EDI in Glaucoma Management

LC imaging can elucidate crucial differences among glaucoma subtypes. Studies have found that measurement of LC thickness with EDI revealed overall thinning in both primary open-angle glaucoma and normal-tension glaucoma, with significantly greater thinning in normal-tension glaucoma. Those with normal-tension glaucoma and a Drance hemorrhage had the highest rate of progression.5-7 Thickness of the LC is also directly correlated with its position. When the LC is thinner, it tends to be displaced posteriorly.6-8 These findings may explain why glaucoma continues to progress despite patients’ strict compliance with IOP-lowering medication regimens.

Although LC imaging with EDI appears to be promising, its role in glaucoma management requires further research. Advances in image clarity using AO technology (see next section) in conjunction with EDI may also help to determine the importance of axonal bundles, glial cells, and small capillaries within the LC in eyes with glaucoma.5

WHAT IS AO?

Monochromatic aberrations in the eye are a significant limiting factor in acquiring high-resolution images. AO is designed to eliminate these aberrations in real time using wavefront sensors and deformable mirrors. In theory, AO can be built into current imaging modalities such as scanning laser ophthalmoscopy and OCT. The addition of AO would allow microscopic imaging of the retina to quantify blood flow and capillary density and to detect nerve fiber bundles.9 Although this technology is still investigational and has limited clinical application today, its capabilities show exciting potential for future use in diagnosing and treating glaucoma.

AO Use in Glaucoma Management

According to Dong et al, AO has illuminated early RNFL defects by detecting individual RNFL bundles that are not seen in traditional OCT scans.9 With unrivaled image clarity, detailed microscopic imaging may equip clinicians to detect glaucomatous changes at the cellular level, but normative databases have yet to be generated.9,10

AO imaging sacrifices field of view and depth of focus to achieve this superior image quality.9 As a result, users must compile images from multiple scans to view large areas.

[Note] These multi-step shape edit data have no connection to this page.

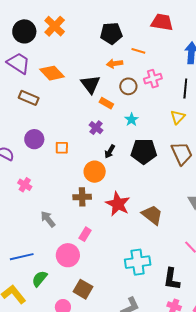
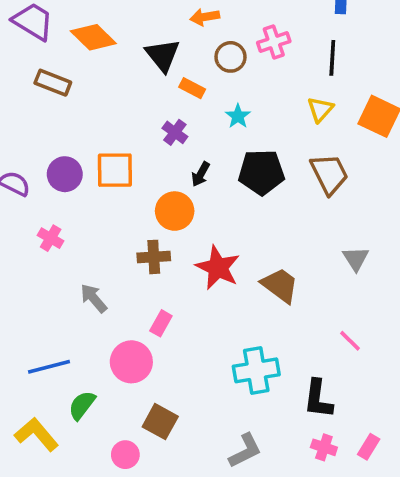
purple circle: (34, 139) -> (65, 174), moved
orange square: (62, 148) -> (115, 170), size x1.6

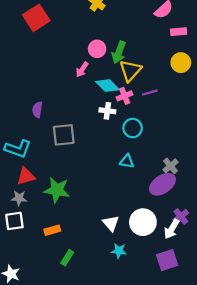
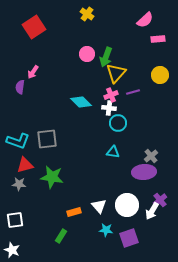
yellow circle: (181, 63) -> (160, 75), moved
pink arrow: (82, 69) -> (33, 72), moved
cyan diamond: (107, 86) -> (81, 102), moved
purple semicircle: (37, 110) -> (20, 87), moved
white cross: (107, 111) -> (109, 108), moved
gray square: (64, 135) -> (47, 139), moved
purple ellipse: (162, 184) -> (144, 172), turned 30
white square: (14, 221) -> (15, 220), moved
orange rectangle: (52, 230) -> (74, 212), moved
purple square: (167, 260) -> (129, 238), moved

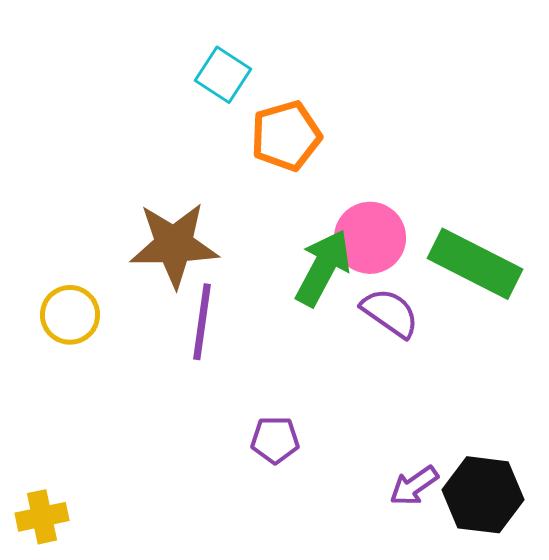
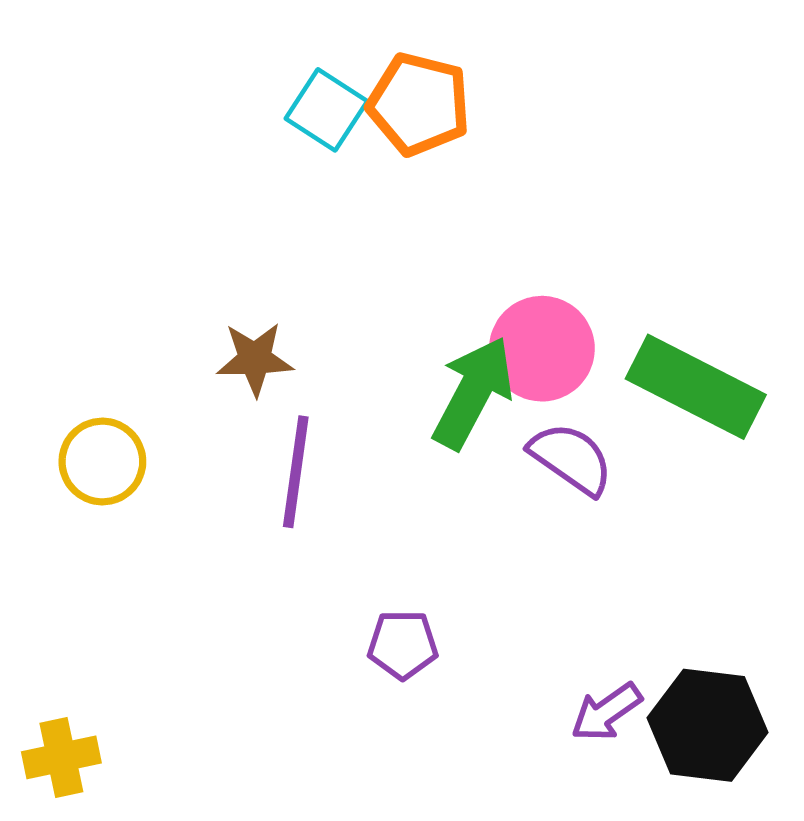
orange pentagon: (286, 136) -> (419, 104), moved, turned 30
brown star: (174, 245) -> (255, 359), size x0.6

Recent investigations have used AO to look at alterations in the RNFL, ganglion cell density, beams of the LC, and capillary density. Using AO-enhanced OCT, Liu et al proved the ability to image individual ganglion cell somas and to determine ganglion cell densities in individuals (Figure 3).11 Those authors also demonstrated fine projections from the ganglion cell layer up to individual bundles of the RNFL.11

Further investigation with this technology of the relationship of structure and function may enhance understanding of and efforts to manage this disease.

PROGRESS IS ONGOING

Early diagnosis and treatment are essential to delay the irreversible effects of glaucoma; hence, it is of paramount importance to continue to push the boundaries of glaucoma imaging. Current imaging technologies offer good diagnostic accuracy and reproducibility, but the ongoing advances in en face imaging, AO, and EDI will continue to improve recognition of early glaucomatous damage. We await integration of these technologies into new clinical diagnostic tools. But, in the meantime, they are already aiding our understanding of glaucoma’s pathophysiology and progression.